Her health was at this time languid, and more uncertain than usual, and the two lines of the letter were often present to her thoughts, tormenting her with idle conjecture, painful doubt, none the less painful because it could take no definite shape. Sometimes when she was not well enough to accompany him out of doors or drive her own sleigh through the keen clear winter air, she sat doing nothing, and thinking only of this thing, in the same room, with the same smell of violets about her, musing on what it might by any possibility mean. Any secret was safe with Egon, but then since the anonymous writer was in possession of it the secret was not only his. She wondered sometimes in terror whether it could be anything that might in after years affect her children's future, and then as rapidly discarded the bare thought as so much dishonour to their father. 'It is only because I am now nervous and impressionable,' she said to herself,'that this folly takes such a hold upon me. When I am well again I shall not think of it. Who is it says of anonymous letters that they are like "les immondices des rues: il faut boucher le nez, tourner la tête et passer outre?"'
But 'les immondices' spoiled the odours of the new year violets to her.
In the early spring of the year she gave birth to another son. She suffered more than she had ever done before, and recovered less quickly. The child was like all the others, fair, vigorous, and full of health. She wished to give him her husband's name, but Sabran so strenuously opposed the idea that she yielded, and named him after her brother Victor, who had fallen at Magenta.
There were the usual rejoicings throughout the estates, rejoicings that were the outcome of genuine affection and fealty to the race of Szalras, whose hold on the people of the Tauern had resisted all the revolutionary movements of the earlier part of the century, and had fast root in the hearts of the staunch and conservative mountaineers.
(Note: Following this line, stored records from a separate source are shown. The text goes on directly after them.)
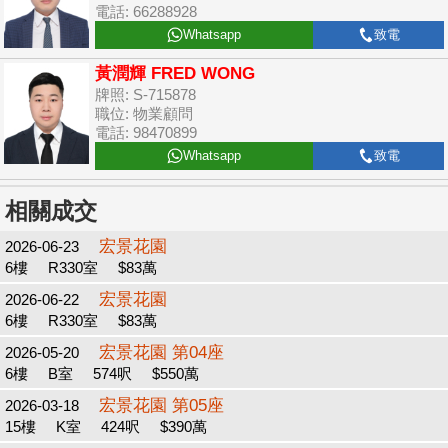
電話: 66288928
Whatsapp
致電
黃潤輝 FRED WONG
牌照: S-715878
職位: 物業顧問
電話: 98470899
Whatsapp
致電
相關成交
宏景花園
2026-06-23
6樓
R330室
$83萬
宏景花園
2026-06-22
6樓
R330室
$83萬
宏景花園 第04座
2026-05-20
6樓
B室
574呎
$550萬
宏景花園 第05座
2026-03-18
15樓
K室
424呎
$390萬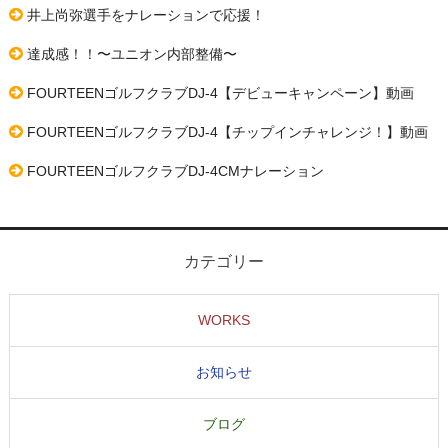
井上尚弥選手をナレーションで応援！
ー
シ
達成感！！〜ユニオン内部整備〜
ョ
FOURTEENゴルフクラブDJ-4【デビューキャンペーン】動画
ン
FOURTEENゴルフクラブDJ-4【チップインチャレンジ！】動画
FOURTEENゴルフクラブDJ-4CMナレーション
カテゴリー
WORKS
お知らせ
ブログ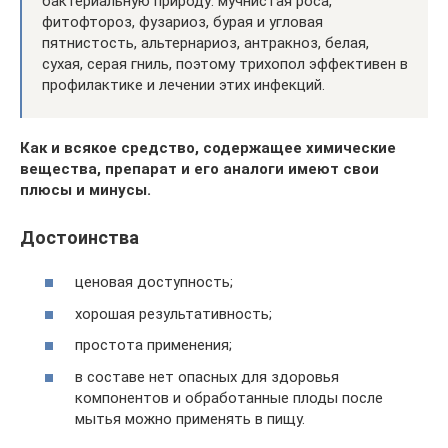
бактериальную природу: мучнистая роса,
фитофтороз, фузариоз, бурая и угловая
пятнистость, альтернариоз, антракноз, белая,
сухая, серая гниль, поэтому трихопол эффективен в
профилактике и лечении этих инфекций.
Как и всякое средство, содержащее химические
вещества, препарат и его аналоги имеют свои
плюсы и минусы.
Достоинства
ценовая доступность;
хорошая результативность;
простота применения;
в составе нет опасных для здоровья
компонентов и обработанные плоды после
мытья можно применять в пищу.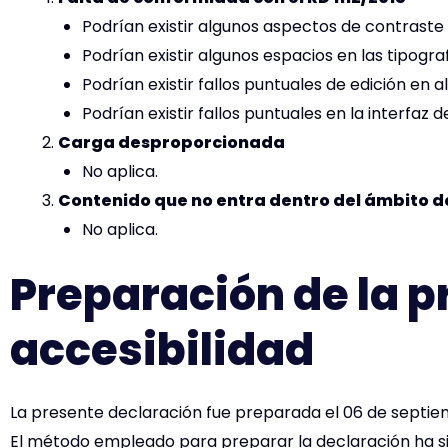
Podrían existir algunos aspectos de contraste
Podrían existir algunos espacios en las tipogr
Podrían existir fallos puntuales de edición en 
Podrían existir fallos puntuales en la interfaz de
Carga desproporcionada
No aplica.
Contenido que no entra dentro del ámbito de
No aplica.
Preparación de la p
accesibilidad
La presente declaración fue preparada el 06 de septie
El método empleado para preparar la declaración ha si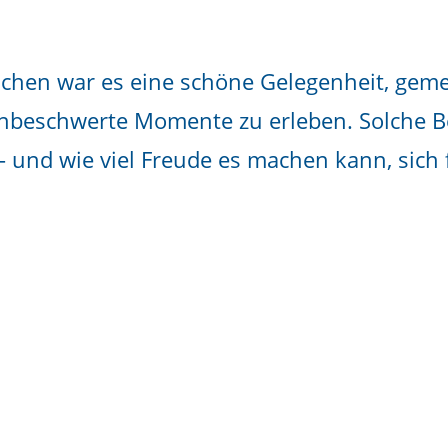
ichen war es eine schöne Gelegenheit, geme
nbeschwerte Momente zu erleben. Solche B
– und wie viel Freude es machen kann, sich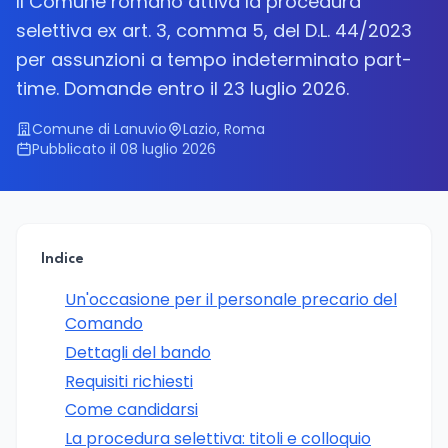
Il Comune romano attiva la procedura
selettiva ex art. 3, comma 5, del D.L. 44/2023
per assunzioni a tempo indeterminato part-
time. Domande entro il 23 luglio 2026.
Comune di Lanuvio
Lazio, Roma
Pubblicato il 08 luglio 2026
Indice
Un'occasione per il personale precario del
Comando
Dettagli del bando
Requisiti richiesti
Come candidarsi
La procedura selettiva: titoli e colloquio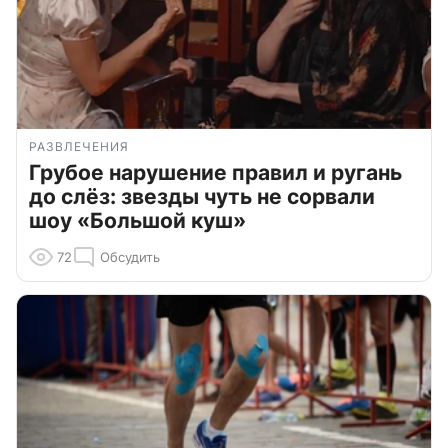
РАЗВЛЕЧЕНИЯ
Грубое нарушение правил и ругань
до слёз: звезды чуть не сорвали
шоу «Большой куш»
72
Обсудить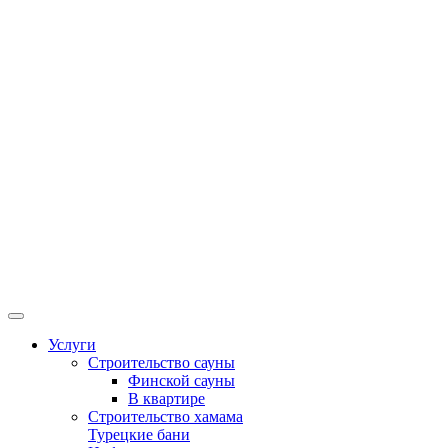
Услуги
Строительство сауны
Финской сауны
В квартире
Строительство хамама
Турецкие бани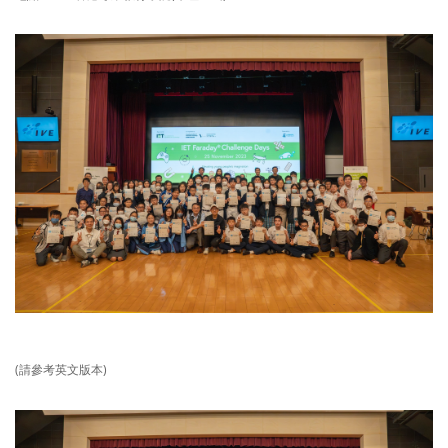
(請參考英文版本)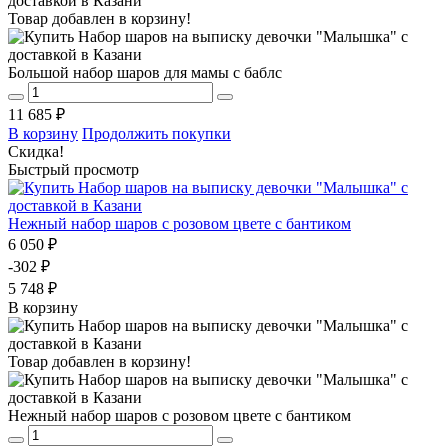
Товар добавлен в корзину!
Большой набор шаров для мамы с баблс
11 685 ₽
В корзину
Продолжить покупки
Скидка!
Быстрый просмотр
Нежный набор шаров с розовом цвете с бантиком
6 050 ₽
-302 ₽
5 748 ₽
В корзину
Товар добавлен в корзину!
Нежный набор шаров с розовом цвете с бантиком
But for the first time as she heard the hearty 'Hoch!' of the assembled peasantry echoing beneath her windows, and the salvos fired from the old culverins on the keep, a certain fear mingled with her maternal pride, and she thought: 'Will the people love them as well twenty years hence, fifty years hence, when I shall be no more? Will my memory be any shield to them? Will the traditions of our race outlast the devouring changes of the world?'
Meantime the Princess, happy and smiling, showed the little new-born noble to the stalwart chamois hunters, the comely farmers and fishermen, the clear-eyed stout-limbed shepherds and labourers gathered bareheaded round the Schloss.
Bela stood by contemplating the crowd he knew so well; he did not see why they should cheer any other child beside himself. He stood with his little velvet cap in his hand, because he was always told to do so, but he felt very inclined to put it on; if his father had not been present there he would have done so.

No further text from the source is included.